### ASSIGNED TASK
Those lines of the data that hold the word "Expectations" are to be copied out.

### DATASET ENTRIES
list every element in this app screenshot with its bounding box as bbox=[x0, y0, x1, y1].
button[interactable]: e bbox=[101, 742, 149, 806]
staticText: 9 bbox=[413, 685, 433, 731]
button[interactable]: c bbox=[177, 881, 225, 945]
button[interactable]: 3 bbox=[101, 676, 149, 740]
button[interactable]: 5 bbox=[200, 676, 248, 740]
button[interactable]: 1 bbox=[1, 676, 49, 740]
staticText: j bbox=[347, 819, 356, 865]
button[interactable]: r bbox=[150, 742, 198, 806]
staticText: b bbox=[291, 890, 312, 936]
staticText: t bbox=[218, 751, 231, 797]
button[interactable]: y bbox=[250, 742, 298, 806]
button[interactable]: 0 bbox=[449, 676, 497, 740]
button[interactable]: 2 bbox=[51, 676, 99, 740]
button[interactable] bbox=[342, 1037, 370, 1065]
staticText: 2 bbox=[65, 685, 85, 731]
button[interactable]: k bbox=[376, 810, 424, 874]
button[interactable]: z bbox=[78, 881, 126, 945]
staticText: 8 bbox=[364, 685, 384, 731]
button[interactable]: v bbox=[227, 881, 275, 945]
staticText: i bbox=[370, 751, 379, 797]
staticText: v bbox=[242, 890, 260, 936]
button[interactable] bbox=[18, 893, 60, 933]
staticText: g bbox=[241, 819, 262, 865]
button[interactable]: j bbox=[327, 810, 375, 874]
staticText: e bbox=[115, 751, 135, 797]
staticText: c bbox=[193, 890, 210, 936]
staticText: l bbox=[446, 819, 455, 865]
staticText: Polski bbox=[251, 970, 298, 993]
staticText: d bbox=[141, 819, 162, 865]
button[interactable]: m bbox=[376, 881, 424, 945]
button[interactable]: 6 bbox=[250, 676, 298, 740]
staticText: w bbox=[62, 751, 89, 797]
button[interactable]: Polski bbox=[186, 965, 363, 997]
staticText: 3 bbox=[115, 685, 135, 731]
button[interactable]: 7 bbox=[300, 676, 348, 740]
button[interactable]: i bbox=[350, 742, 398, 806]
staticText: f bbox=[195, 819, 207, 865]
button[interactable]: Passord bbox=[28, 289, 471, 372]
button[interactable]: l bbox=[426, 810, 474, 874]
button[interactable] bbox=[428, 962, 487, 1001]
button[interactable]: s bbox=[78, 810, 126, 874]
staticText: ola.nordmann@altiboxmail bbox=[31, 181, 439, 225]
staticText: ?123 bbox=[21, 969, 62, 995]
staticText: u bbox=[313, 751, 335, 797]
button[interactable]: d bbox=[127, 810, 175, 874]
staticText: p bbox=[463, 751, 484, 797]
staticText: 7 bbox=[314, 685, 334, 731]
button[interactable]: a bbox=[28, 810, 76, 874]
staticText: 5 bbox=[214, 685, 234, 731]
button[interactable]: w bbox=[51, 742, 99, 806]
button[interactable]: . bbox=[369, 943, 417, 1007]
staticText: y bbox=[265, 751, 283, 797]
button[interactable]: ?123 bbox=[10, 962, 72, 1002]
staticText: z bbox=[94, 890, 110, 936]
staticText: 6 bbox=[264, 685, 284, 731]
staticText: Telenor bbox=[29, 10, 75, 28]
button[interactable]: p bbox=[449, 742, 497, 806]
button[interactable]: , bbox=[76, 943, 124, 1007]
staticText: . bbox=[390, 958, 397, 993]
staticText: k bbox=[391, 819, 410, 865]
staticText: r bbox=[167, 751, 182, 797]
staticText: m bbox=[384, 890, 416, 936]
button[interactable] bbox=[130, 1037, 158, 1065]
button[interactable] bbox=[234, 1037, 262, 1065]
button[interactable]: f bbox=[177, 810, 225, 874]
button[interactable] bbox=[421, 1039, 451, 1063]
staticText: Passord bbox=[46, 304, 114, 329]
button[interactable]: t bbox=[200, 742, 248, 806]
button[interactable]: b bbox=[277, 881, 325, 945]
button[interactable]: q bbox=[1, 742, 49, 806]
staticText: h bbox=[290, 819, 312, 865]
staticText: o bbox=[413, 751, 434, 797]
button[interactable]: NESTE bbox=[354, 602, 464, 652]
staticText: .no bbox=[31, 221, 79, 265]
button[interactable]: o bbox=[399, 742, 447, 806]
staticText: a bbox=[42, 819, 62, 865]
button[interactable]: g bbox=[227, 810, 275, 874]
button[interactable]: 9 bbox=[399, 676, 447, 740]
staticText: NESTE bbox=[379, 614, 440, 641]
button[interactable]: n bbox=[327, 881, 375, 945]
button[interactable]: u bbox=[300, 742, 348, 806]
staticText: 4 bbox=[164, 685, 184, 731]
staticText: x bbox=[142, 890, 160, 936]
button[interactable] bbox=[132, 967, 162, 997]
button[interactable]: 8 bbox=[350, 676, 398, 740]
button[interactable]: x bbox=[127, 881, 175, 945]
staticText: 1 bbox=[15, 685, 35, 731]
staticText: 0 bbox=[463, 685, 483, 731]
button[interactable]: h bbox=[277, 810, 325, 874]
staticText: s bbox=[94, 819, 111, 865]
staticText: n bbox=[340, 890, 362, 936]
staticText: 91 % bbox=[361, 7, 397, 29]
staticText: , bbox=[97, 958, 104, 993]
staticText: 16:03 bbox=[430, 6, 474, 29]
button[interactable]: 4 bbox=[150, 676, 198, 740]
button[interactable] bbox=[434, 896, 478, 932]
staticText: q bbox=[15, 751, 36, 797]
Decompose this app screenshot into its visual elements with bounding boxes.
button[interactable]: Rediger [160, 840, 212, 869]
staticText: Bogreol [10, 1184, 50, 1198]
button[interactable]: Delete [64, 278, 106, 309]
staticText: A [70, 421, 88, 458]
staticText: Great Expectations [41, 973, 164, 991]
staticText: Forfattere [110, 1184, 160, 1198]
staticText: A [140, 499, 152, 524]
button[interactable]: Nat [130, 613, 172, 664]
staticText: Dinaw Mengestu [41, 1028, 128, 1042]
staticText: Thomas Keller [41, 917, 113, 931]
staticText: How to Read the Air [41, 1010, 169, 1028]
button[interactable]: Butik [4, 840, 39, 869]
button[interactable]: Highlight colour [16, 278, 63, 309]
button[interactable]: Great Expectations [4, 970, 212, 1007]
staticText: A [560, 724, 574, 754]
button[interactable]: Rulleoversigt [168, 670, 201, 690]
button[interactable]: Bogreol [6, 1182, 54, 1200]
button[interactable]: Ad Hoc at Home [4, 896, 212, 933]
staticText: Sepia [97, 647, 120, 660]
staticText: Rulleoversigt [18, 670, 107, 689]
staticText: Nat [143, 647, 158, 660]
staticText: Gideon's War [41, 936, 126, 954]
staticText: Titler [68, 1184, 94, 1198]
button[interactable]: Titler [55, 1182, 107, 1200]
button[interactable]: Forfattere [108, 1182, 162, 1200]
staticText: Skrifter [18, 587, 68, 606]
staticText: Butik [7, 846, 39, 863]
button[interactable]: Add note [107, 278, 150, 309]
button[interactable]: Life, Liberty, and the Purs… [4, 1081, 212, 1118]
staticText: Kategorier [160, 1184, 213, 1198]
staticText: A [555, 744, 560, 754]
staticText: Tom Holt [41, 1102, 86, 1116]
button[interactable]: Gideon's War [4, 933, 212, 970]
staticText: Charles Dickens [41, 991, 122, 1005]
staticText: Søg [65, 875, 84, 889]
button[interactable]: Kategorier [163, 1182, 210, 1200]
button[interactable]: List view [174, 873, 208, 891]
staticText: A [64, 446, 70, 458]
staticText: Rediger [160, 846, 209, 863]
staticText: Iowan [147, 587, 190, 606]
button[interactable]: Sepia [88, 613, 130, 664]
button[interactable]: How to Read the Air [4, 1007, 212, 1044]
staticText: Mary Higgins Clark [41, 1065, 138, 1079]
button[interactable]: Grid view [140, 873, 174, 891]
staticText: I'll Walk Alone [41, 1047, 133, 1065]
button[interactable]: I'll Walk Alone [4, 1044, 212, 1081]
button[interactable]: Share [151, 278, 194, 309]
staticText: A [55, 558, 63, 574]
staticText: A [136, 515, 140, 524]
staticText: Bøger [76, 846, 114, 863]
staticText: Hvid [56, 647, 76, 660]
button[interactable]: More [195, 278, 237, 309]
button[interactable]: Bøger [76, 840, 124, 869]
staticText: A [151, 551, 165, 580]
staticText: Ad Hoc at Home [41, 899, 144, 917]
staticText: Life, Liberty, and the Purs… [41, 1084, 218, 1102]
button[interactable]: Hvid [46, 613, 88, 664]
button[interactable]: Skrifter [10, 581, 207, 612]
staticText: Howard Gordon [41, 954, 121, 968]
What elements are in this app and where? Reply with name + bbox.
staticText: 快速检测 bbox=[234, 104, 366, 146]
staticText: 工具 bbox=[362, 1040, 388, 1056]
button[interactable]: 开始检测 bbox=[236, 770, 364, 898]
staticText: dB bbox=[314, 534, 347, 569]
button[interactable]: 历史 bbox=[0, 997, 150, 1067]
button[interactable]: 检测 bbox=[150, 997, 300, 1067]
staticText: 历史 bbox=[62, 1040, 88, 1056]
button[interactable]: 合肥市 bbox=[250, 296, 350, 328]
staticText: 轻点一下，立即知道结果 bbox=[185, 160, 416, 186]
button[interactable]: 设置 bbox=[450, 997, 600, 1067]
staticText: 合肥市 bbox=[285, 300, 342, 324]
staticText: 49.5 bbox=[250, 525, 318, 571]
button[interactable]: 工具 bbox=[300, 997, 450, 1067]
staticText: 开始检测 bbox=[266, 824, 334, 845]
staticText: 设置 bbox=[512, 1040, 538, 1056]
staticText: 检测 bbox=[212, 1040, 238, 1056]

### EXERCISE RESULT
staticText: Great Expectations [41, 973, 164, 991]
button[interactable]: Great Expectations [4, 970, 212, 1007]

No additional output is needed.